Photo via mrmritter via Flickr Creative Commons
Orcas at East Point Saturna Island, July 19, 2008, working against a strong flooding rip current, going slow.
I'm not entirely comfortable with anybody's position about the rights of animals in the lawsuit PETA has brought on behalf of 5 orcas. So I picked two songs I'm not entirely comfortable with to represent that.
The first is deadmou5's "Orca."
The second is Wintersleep's "Orca."
Only the Canadian band's song has words:
I'll be a killer whale, when I grow up,
I'll be a vulture
I'll be an animal, a carnivore,
I'll be a monster
Clenching my jagged jaws over the captured
I'll be a killer whale when I grow up
I'll be a monster
deadmau5 has the sort of speed I imagine of a deadly pod of orcas. But the thing that's intriguing about the lyrics of Wintersleep's song is that they've got the menace. Dolphins are outstanding pack hunters, after all.

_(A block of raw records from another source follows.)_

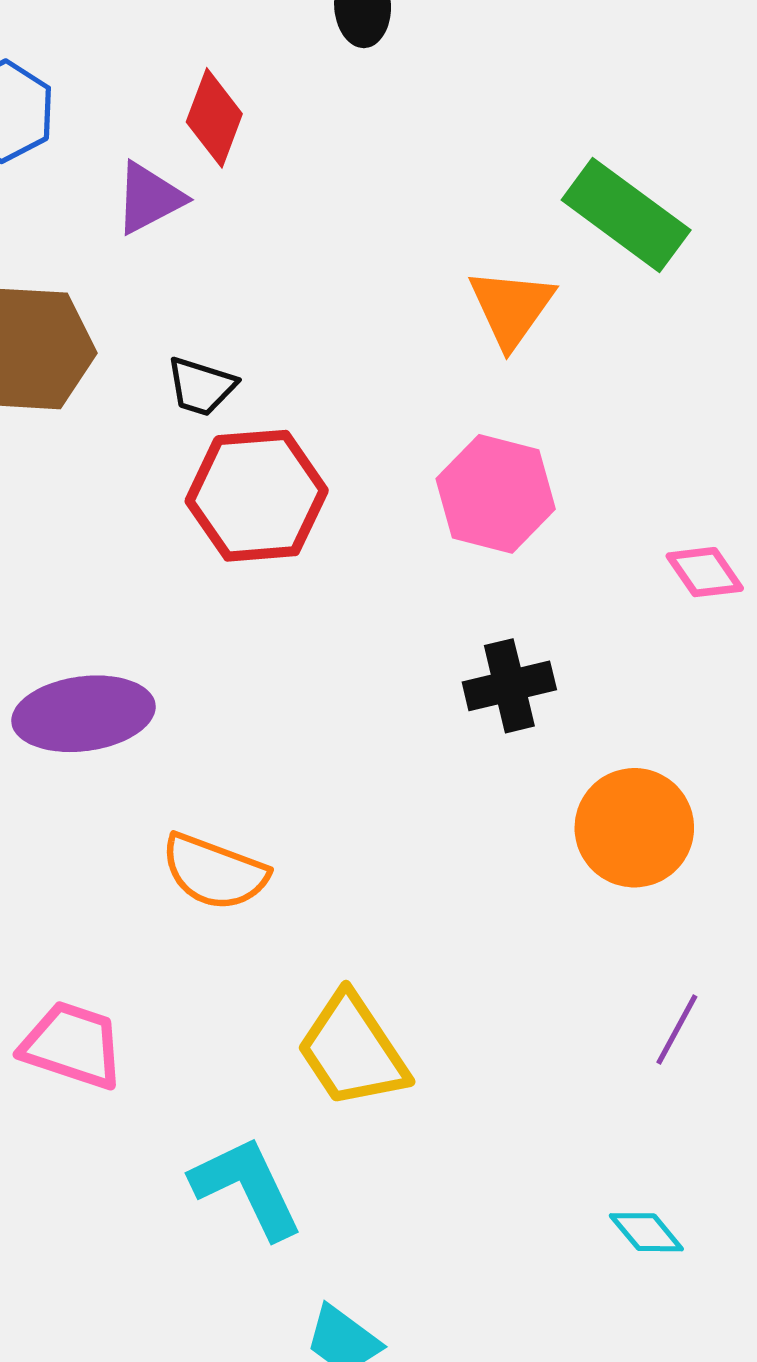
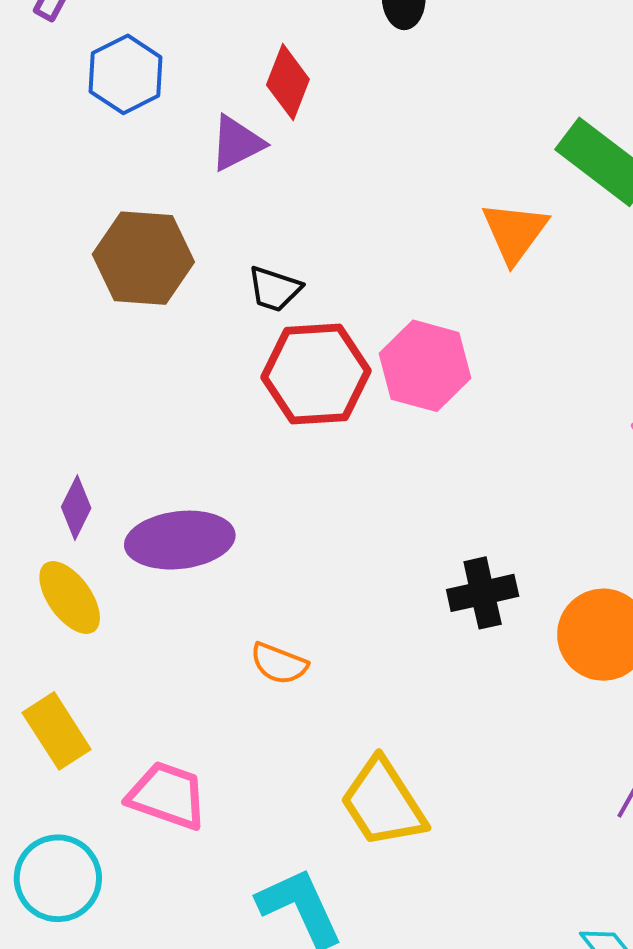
pink hexagon: (496, 494) -> (425, 366), moved
black cross: (509, 686) -> (483, 593), moved
orange semicircle: (214, 872) -> (279, 664), size x0.7

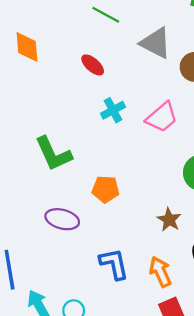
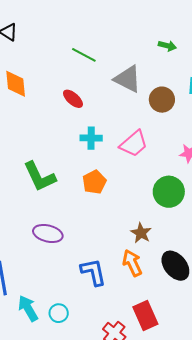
cyan cross: (113, 110) -> (91, 138), turned 30
orange pentagon: (106, 189) -> (94, 182), moved, turned -30
orange arrow: (160, 272) -> (132, 263), moved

Both of these songs imagine, in their way, what it's like to be an orca. But the imagining is done by people. Not that there's necessarily anything wrong with that. It's making for interesting law, and legal theory, and ethical discussions. There's something valuable in trying to see the world from someone else's point of view than your own; why not some other species? I guess I'm doubtful about what we're hearing straight from the orca's mouth, as it were.
I do still have a soft spot for this bit from Douglas Adams, which, though it appeals to the juvenile, 11-year-old-me, still appeals: "Man has always assumed that he was more intelligent than dolphins because he had achieved so much...the wheel, New York, wars and so on...while all the dolphins had ever done was muck about in the water having a good time. But conversely, the dolphins had always believed that they were far more intelligent than man...for precisely the same reason." (Nerds may recall that the dolphins leave before earth is blown up to make way for hyperspace bypass.)
So long, and thanks for all the fish.